Data items:
• • • • •
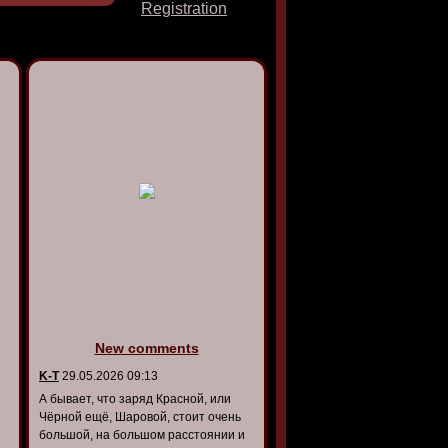
Registration
New comments
K-T
29.05.2026 09:13
А бывает, что заряд Красной, или
Чёрной ещё, Шаровой, стоит очень
большой, на большом расстоянии и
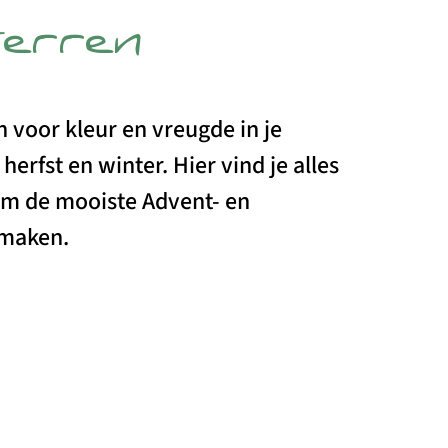
terren
 voor kleur en vreugde in je
 herfst en winter. Hier vind je alles
om de mooiste Advent- en
 maken.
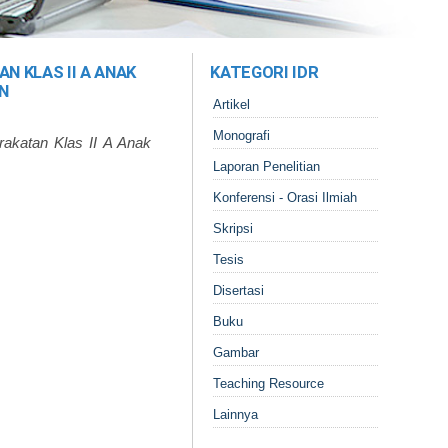
 KLAS II A ANAK
KATEGORI IDR
N
Artikel
Monografi
katan Klas II A Anak
Laporan Penelitian
Konferensi - Orasi Ilmiah
Skripsi
Tesis
Disertasi
Buku
Gambar
Teaching Resource
Lainnya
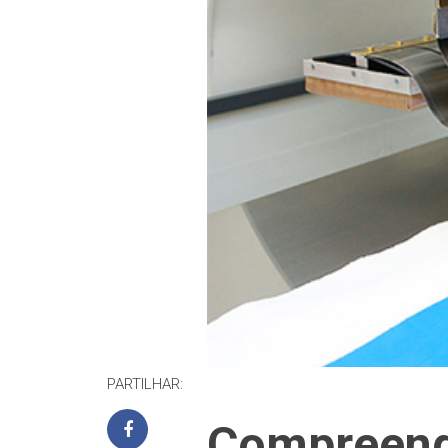
PARTILHAR:
Compreende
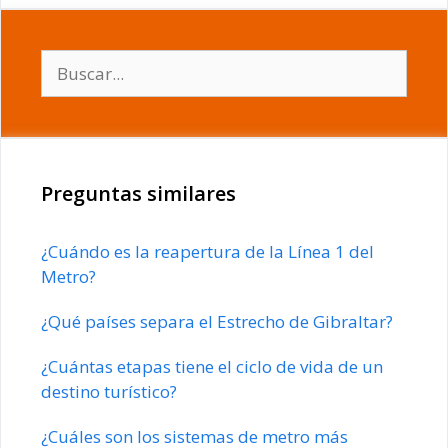
Buscar:
Preguntas similares
¿Cuándo es la reapertura de la Línea 1 del
Metro?
¿Qué países separa el Estrecho de Gibraltar?
¿Cuántas etapas tiene el ciclo de vida de un
destino turístico?
¿Cuáles son los sistemas de metro más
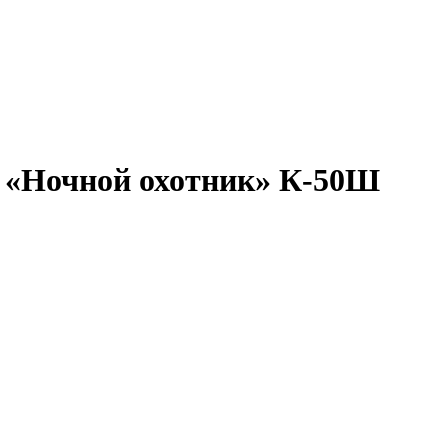
т «Ночной охотник» К-50Ш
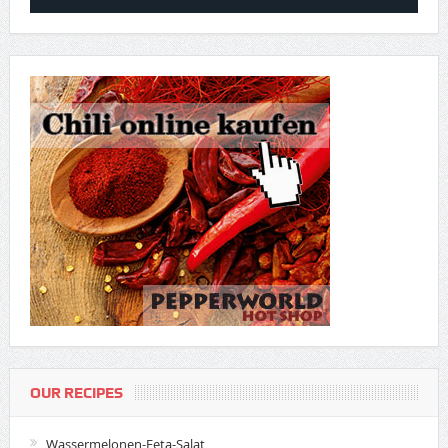
OUR RECIPES
Wassermelonen-Feta-Salat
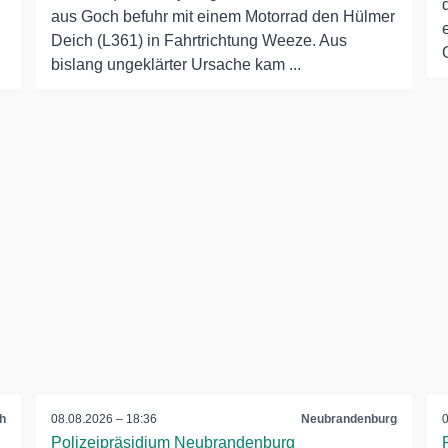
aus Goch befuhr mit einem Motorrad den Hülmer
Deich (L361) in Fahrtrichtung Weeze. Aus
bislang ungeklärter Ursache kam ...
h
08.08.2026 – 18:36
Neubrandenburg
Polizeipräsidium Neubrandenburg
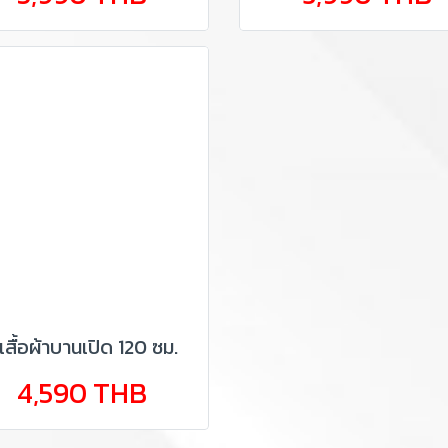
ู้เสื้อผ้าบานเปิด 120 ซม.
4,590 THB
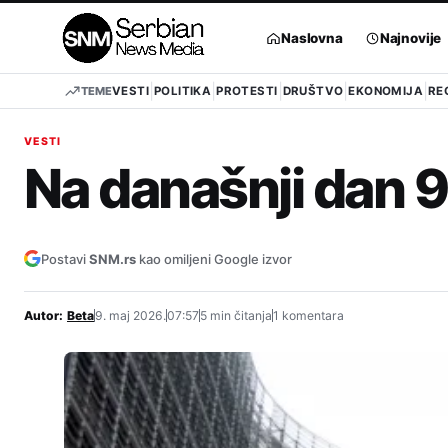
Pređi
na
Naslovna
Najnovije
sadržaj
TEME
VESTI
POLITIKA
PROTESTI
DRUŠTVO
EKONOMIJA
RE
VESTI
Na današnji dan 9
Postavi
SNM.rs
kao omiljeni Google izvor
Autor:
Beta
9. maj 2026.
07:57
5 min čitanja
1 komentara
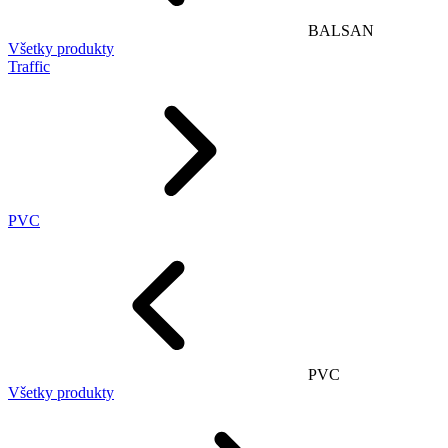
BALSAN
Všetky produkty
Traffic
PVC
PVC
Všetky produkty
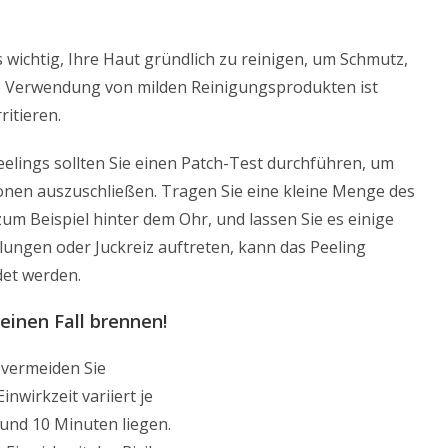
s wichtig, Ihre Haut gründlich zu reinigen, um Schmutz,
e Verwendung von milden Reinigungsprodukten ist
ritieren.
elings sollten Sie einen Patch-Test durchführen, um
ionen auszuschließen. Tragen Sie eine kleine Menge des
 zum Beispiel hinter dem Ohr, und lassen Sie es einige
ungen oder Juckreiz auftreten, kann das Peeling
det werden.
keinen Fall brennen!
 vermeiden Sie
nwirkzeit variiert je
und 10 Minuten liegen.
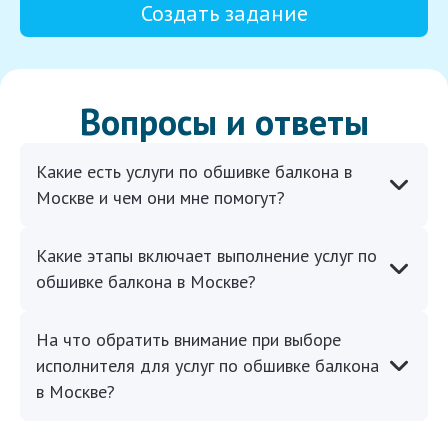
Создать задание
Вопросы и ответы
Какие есть услуги по обшивке балкона в
Москве и чем они мне помогут?
Какие этапы включает выполнение услуг по
обшивке балкона в Москве?
На что обратить внимание при выборе
исполнителя для услуг по обшивке балкона
в Москве?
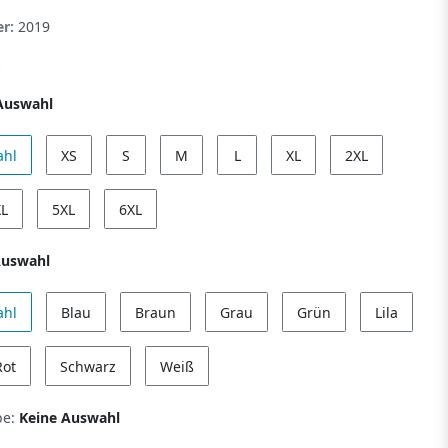
er:
2019
Auswahl
ahl
XS
S
M
L
XL
2XL
XL
5XL
6XL
Auswahl
ahl
Blau
Braun
Grau
Grün
Lila
Rot
Schwarz
Weiß
be:
Keine Auswahl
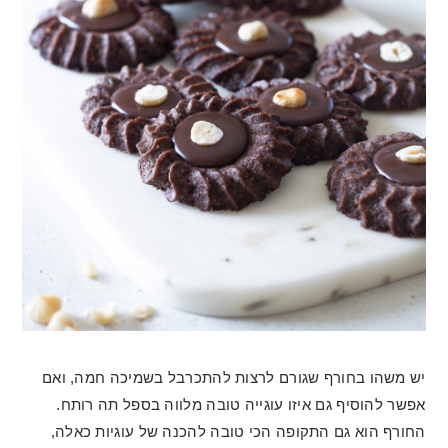
יש משהו בחורף שגורם לרצות להתכרבל בשמיכה חמה, ואם
אפשר להוסיף גם איזו עוגייה טובה מלווה בספל תה רותח.
החורף הוא גם התקופה הכי טובה להכנה של עוגיות כאלה,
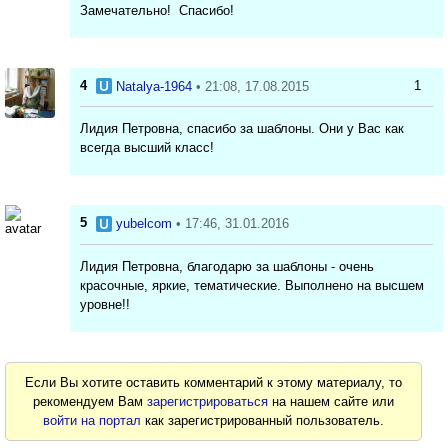
Замечательно! Спасибо!
4
1
Natalya-1964
• 21:08, 17.08.2015
Лидия Петровна, спасибо за шаблоны. Они у Вас как
всегда высший класс!
5
yubelcom
• 17:46, 31.01.2016
Лидия Петровна, благодарю за шаблоны - очень
красочные, яркие, тематические. Выполнено на высшем
уровне!!
Если Вы хотите оставить комментарий к этому материалу, то
рекомендуем Вам
зарегистрироваться
на нашем сайте или
войти на портал
как зарегистрированный пользователь.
• • • • •
(WORK REQUIRED) What you return must match, character for character, the lines above from the one with "bislang ungeklärter Ursache kam ..." through the one with "обшивке балкона в Москве?", minus any pictures.

(RESPONSE TO THIS TASK)
bislang ungeklärter Ursache kam ...
h
08.08.2026 – 18:36
Neubrandenburg
Polizeipräsidium Neubrandenburg
ู้เสื้อผ้าบานเปิด 120 ซม.
4,590 THB
Pređi
na
Naslovna
Najnovije
sadržaj
TEME
VESTI
POLITIKA
PROTESTI
DRUŠTVO
EKONOMIJA
RE
VESTI
Na današnji dan 9
Postavi
SNM.rs
kao omiljeni Google izvor
Autor:
Beta
9. maj 2026.
07:57
5 min čitanja
1 komentara
BALSAN
Všetky produkty
Traffic
PVC
PVC
Všetky produkty
s wichtig, Ihre Haut gründlich zu reinigen, um Schmutz,
e Verwendung von milden Reinigungsprodukten ist
ritieren.
elings sollten Sie einen Patch-Test durchführen, um
ionen auszuschließen. Tragen Sie eine kleine Menge des
 zum Beispiel hinter dem Ohr, und lassen Sie es einige
ungen oder Juckreiz auftreten, kann das Peeling
det werden.
keinen Fall brennen!
 vermeiden Sie
nwirkzeit variiert je
und 10 Minuten liegen.
Создать задание
Вопросы и ответы
Какие есть услуги по обшивке балкона в
Москве и чем они мне помогут?
Какие этапы включает выполнение услуг по
обшивке балкона в Москве?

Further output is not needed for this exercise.